Ruhe vom Finanzamt
Gute Nachricht aus dem BMBF: Eine von der Wissenschaft gefürchtete Neuregelung des Umsatzsteuerrechts wird erneut verschoben. Damit hat die Politik zwei weitere Jahre, das Problem zu lösen. Bislang war ihr das nicht gelungen.
ES IST EIN AUFSCHUB in letzter Sekunde. "Ich freue mich sehr Ihnen mitteilen zu können, dass die Übergangsfrist bei der Umsatzbesteuerung der öffentlichen Hand bis Ende 2024 verlängert werden soll", schrieb Bundesforschungsministerin Bettina Stark-Watzinger (FDP) am Mittwoch in einem Brief an die Spitzen der deutschen Hochschulen und Forschungsorganisationen. BMBF und Bundesfinanzministerium seien gemeinsam der Auffassung, dass Hochschulen und außeruniversitären Forschungseinrichtungen gerade in diesen Zeiten entlastet werden müssten und ihr Betrieb nicht gefährdet werden dürfe.
Damit wird eine vor Jahren beschlossene und ebenso lange umstrittene Neuregelung des Umsatzsteuerrechts weiter nicht umgesetzt. Im Kern sieht sie vor: Handeln öffentliche Einrichtungen wie Unternehmen, müssen sie steuerlich auch wie Unternehmen behandelt werden. Die Sorge der Wissenschaft: Hier würden Äpfel mit Birnen verglichen – mit teuren Folgen für wissenschaftliche Kooperationen.
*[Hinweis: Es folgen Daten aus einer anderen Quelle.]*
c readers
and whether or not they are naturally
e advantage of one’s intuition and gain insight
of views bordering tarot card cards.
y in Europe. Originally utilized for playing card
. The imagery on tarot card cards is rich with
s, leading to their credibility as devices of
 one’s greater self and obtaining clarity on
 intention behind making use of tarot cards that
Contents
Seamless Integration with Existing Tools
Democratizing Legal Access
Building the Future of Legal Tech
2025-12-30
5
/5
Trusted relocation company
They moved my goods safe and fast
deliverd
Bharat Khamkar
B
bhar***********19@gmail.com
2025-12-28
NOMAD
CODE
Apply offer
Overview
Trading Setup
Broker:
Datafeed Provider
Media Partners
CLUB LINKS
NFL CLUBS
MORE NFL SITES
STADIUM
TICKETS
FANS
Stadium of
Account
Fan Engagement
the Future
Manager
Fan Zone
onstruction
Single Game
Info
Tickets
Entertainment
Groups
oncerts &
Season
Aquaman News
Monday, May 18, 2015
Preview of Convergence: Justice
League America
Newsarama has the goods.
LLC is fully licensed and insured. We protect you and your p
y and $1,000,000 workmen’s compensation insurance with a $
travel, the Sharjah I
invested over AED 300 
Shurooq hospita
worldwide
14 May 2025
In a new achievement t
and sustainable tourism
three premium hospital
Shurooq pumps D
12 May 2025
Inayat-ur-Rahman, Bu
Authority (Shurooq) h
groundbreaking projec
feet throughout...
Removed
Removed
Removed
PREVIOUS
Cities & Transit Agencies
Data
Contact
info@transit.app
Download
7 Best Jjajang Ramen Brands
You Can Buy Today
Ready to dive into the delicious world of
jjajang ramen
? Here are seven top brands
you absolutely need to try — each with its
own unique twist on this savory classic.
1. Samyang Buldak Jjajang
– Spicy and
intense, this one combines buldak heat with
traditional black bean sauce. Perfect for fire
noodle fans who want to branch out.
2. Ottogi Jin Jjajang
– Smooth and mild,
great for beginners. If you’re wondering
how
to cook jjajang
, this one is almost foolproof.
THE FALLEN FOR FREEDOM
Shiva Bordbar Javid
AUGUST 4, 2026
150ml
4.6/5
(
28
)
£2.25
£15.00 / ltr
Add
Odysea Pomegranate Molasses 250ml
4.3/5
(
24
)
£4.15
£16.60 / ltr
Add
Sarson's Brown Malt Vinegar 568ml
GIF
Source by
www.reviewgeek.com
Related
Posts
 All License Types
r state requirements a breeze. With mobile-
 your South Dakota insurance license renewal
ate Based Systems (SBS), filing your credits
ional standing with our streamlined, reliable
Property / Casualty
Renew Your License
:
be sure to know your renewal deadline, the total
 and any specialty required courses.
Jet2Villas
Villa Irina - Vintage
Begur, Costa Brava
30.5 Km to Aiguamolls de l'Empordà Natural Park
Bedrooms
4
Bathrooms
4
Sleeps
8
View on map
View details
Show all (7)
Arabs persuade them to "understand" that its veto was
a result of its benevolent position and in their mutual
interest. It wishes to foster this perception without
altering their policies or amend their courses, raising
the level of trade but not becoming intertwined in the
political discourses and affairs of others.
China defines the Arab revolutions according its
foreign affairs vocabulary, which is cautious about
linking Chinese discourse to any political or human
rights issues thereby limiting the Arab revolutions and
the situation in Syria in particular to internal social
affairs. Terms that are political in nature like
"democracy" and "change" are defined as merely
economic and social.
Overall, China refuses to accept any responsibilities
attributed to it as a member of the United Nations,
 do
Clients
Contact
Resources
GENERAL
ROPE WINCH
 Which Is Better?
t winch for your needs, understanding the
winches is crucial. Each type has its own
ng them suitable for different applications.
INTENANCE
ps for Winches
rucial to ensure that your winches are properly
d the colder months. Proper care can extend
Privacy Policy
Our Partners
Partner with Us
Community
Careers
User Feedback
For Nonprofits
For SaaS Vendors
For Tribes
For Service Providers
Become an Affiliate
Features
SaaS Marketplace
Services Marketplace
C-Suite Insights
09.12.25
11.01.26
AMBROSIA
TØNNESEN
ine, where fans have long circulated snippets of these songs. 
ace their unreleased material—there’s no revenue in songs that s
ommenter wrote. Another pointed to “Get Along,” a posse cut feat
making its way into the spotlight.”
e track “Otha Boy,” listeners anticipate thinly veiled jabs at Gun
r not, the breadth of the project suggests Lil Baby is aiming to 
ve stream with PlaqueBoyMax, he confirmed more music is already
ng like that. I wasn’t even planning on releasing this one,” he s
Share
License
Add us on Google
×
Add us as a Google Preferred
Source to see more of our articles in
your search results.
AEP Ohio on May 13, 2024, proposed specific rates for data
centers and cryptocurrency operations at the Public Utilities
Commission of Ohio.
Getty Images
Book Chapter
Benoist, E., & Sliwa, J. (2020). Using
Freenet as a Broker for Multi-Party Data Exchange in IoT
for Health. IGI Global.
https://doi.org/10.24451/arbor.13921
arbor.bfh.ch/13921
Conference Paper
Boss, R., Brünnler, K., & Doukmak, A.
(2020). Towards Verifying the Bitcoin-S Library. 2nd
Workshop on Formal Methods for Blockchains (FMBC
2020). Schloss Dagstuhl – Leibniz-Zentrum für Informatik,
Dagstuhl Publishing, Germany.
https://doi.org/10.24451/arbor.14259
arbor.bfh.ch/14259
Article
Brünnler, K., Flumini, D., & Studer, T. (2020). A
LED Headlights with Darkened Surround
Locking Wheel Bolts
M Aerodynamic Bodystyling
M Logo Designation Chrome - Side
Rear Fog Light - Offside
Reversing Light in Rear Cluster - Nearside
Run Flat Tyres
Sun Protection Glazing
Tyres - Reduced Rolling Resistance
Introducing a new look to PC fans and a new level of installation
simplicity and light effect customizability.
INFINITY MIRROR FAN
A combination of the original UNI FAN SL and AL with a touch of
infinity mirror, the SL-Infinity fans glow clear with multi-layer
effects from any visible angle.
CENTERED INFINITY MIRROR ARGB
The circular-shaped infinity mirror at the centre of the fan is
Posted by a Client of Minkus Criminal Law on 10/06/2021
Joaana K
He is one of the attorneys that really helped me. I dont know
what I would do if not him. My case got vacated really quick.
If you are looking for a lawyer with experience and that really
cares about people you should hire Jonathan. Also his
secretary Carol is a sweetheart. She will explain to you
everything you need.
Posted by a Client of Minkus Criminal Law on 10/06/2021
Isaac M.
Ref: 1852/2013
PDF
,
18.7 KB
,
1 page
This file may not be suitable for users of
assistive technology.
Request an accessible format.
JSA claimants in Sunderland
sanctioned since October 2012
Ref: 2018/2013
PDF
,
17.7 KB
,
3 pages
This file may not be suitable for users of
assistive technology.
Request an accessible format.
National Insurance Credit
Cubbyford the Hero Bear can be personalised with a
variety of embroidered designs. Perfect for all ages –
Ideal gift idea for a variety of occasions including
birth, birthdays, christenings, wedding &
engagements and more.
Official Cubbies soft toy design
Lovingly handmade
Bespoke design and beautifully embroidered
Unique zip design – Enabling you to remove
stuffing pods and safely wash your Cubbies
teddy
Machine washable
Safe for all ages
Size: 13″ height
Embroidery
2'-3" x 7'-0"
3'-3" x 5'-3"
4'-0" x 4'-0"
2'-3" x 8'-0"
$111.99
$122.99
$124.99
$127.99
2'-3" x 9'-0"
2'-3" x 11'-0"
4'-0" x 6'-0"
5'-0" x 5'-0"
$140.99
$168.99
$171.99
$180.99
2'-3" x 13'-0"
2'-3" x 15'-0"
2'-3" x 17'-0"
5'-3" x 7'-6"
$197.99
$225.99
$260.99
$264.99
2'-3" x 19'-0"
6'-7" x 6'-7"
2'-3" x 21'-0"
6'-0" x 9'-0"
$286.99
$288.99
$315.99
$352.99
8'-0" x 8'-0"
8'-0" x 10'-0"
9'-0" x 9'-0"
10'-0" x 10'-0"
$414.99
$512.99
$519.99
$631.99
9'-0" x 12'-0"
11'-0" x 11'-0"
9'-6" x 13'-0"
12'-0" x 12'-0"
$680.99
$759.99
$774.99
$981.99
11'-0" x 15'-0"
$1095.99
Gerade in Berlin hatten die Pläne deshalb wiederholt Proteste ausgelöst .
Die Präsidentin des Wissenschaftszentrums Berlin (WZB) für Sozialforschung, Jutta Allmendinger sah in einem gemeinsamen Tagesspiegel - Beitrag mit der damalige Präsidentin der Humboldt-Universität, Sabine Kunst, gar den künftigen ...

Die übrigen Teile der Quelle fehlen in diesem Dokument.